An Evidence-Based Walking Program to Increase Physical Activity and Healthy Outcomes for Employees

Monday, 30 October 2017

Valerie Dietrich Greaves, DNP
Washtenaw Community College, Washtenaw Community College, Ann Arbor, MI, USA


Inactivity is on the rise in America with many individuals' having sedentary jobs that require long days of sitting behind a desk or a computer station. This increase in sedentary lifestyle has had a detrimental impact on the population's health as well as health care costs for our nation. Physical inactivity was ranked by the World Health Organization (WHO) as the fourth leading cause of premature mortality globally, ahead of obesity and dietary factors (World Health Organization, 2016). It is also well documented that inactivity leads to many illnesses and chronic diseases such as obesity, diabetes and cardiovascular realted incidents. Recent studies have shown that seventy million Americans or the equivalent of 20% of the United States (U.S.) population is inactive (Park et al., 2014). This evidence-based eight-week employee walking program was implemented in a community college setting to encourage a more active lifestyle and to have a positive impact on health measurements related to weight, BMI, cholesterol and increased physical activity level as measured by the International Physical Activity Questionnaire (IPAQ-SF).

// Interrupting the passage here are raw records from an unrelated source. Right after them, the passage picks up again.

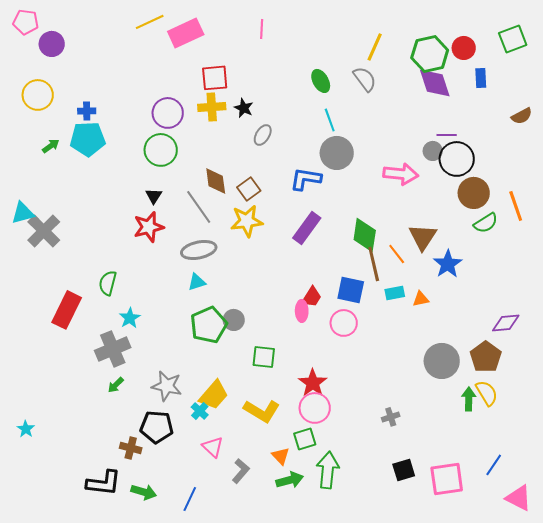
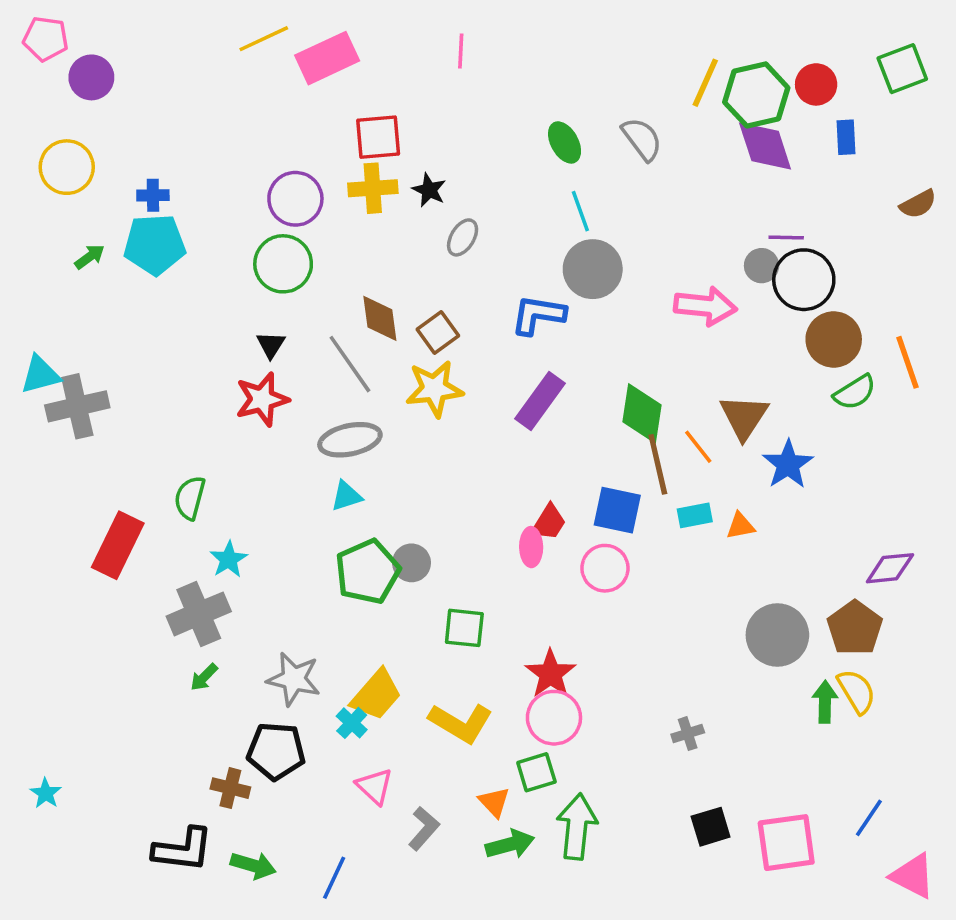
yellow line: (375, 47) -> (705, 83), moved
gray cross: (44, 231) -> (77, 406), turned 32
cyan star: (26, 429) -> (46, 793), moved

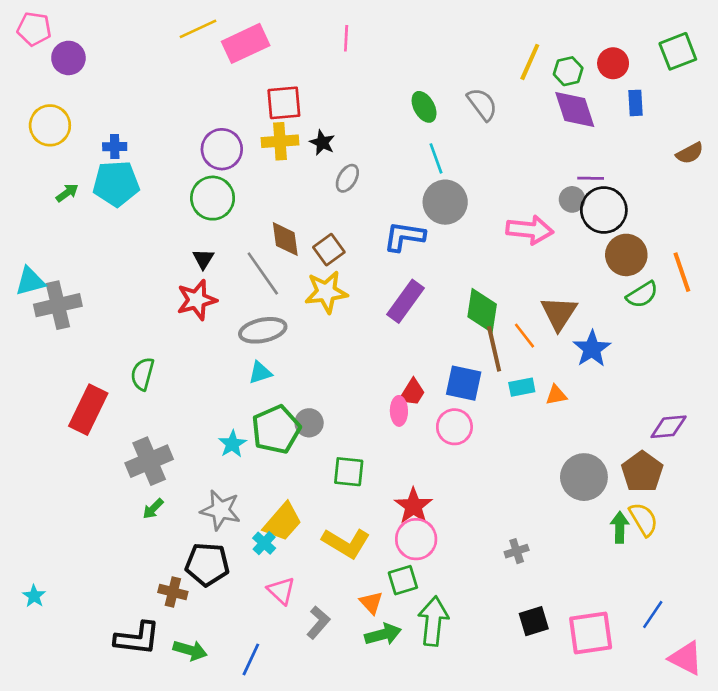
green hexagon: (756, 95) -> (568, 71), size x0.6
cyan star: (229, 559) -> (232, 444), moved

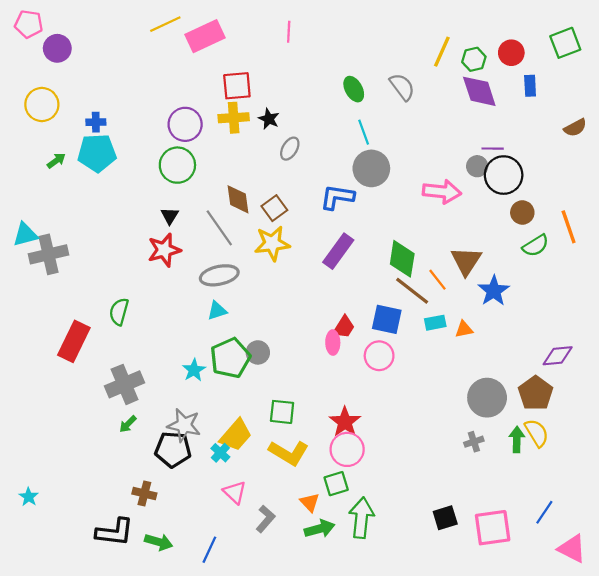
brown circle: (626, 255) -> (522, 213), size x0.7
brown line: (494, 349) -> (412, 291), turned -39
green square: (349, 472) -> (282, 412), moved
gray cross: (517, 551) -> (474, 442), moved
black pentagon: (207, 564) -> (173, 449), moved

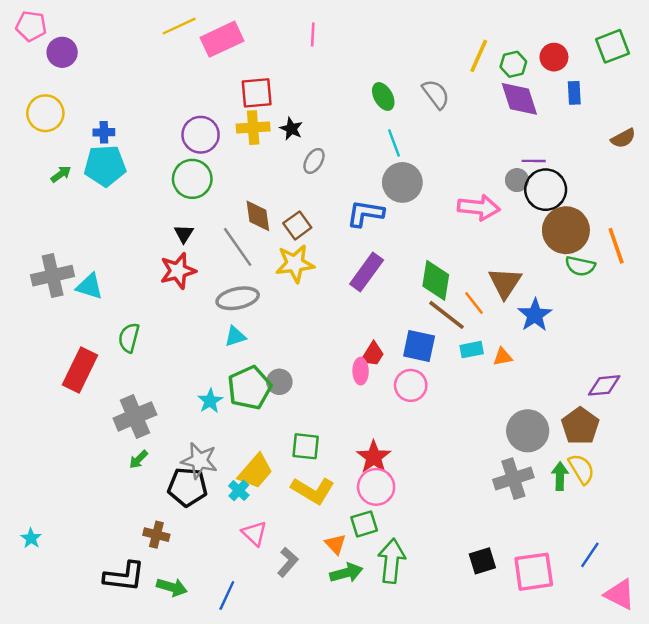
brown circle: (522, 213) -> (566, 230), size x1.8
cyan triangle: (25, 235) -> (90, 286), moved, turned 32
green semicircle: (536, 246) -> (580, 266), turned 44
gray cross: (474, 442) -> (513, 479), size x1.8

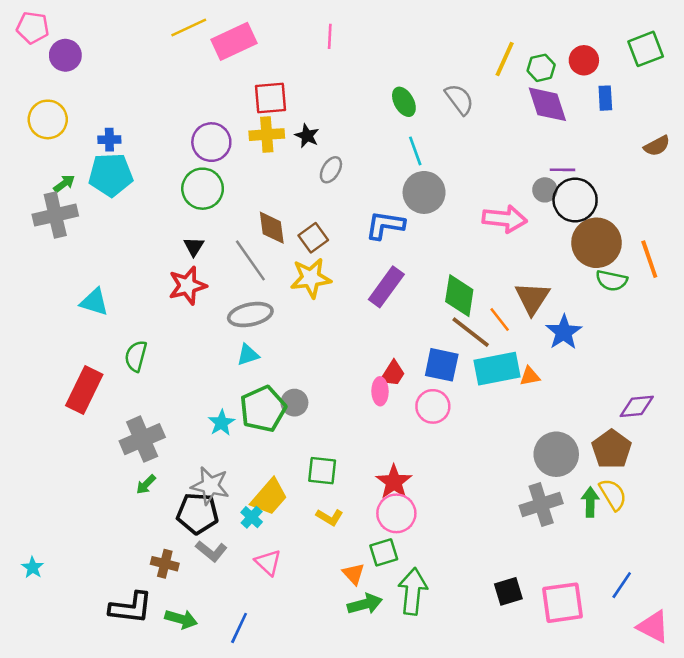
gray cross: (53, 276) -> (55, 215), moved
cyan rectangle: (472, 350) -> (497, 369), size x1.8
yellow L-shape: (313, 490) -> (330, 517), size x0.6
gray L-shape: (288, 562) -> (211, 551), moved, turned 88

This evidence-based walking program is based on several relatively short, eight to ten week, walking programs that have demonstrated health outcome-based improvements from pre to post program intervention (Fanous et al., 2014). The evidence-base interventions utilized in this walking program consist of the use of pedometers (Rongen et al., 2014) weekly goal setting, weekly check-ins with a healthcare provider (Leininger et al., 2013), a caring environment (Watson, 2007) and the use of walking groups and peer support (Fanous et al., 2014). The weekly check-in is a time for the participant to meet one on one with the nurse to set their weekly goals, document progress towards their weekly goals, and to discuss any issues or barriers they may be experiencing in keeping them from achieving their weekly step goals. Walking programs typically have a high attrition rate so multiple evidence-based interventions were utilized in this program to encourage and motivate participants to continue in the walking program.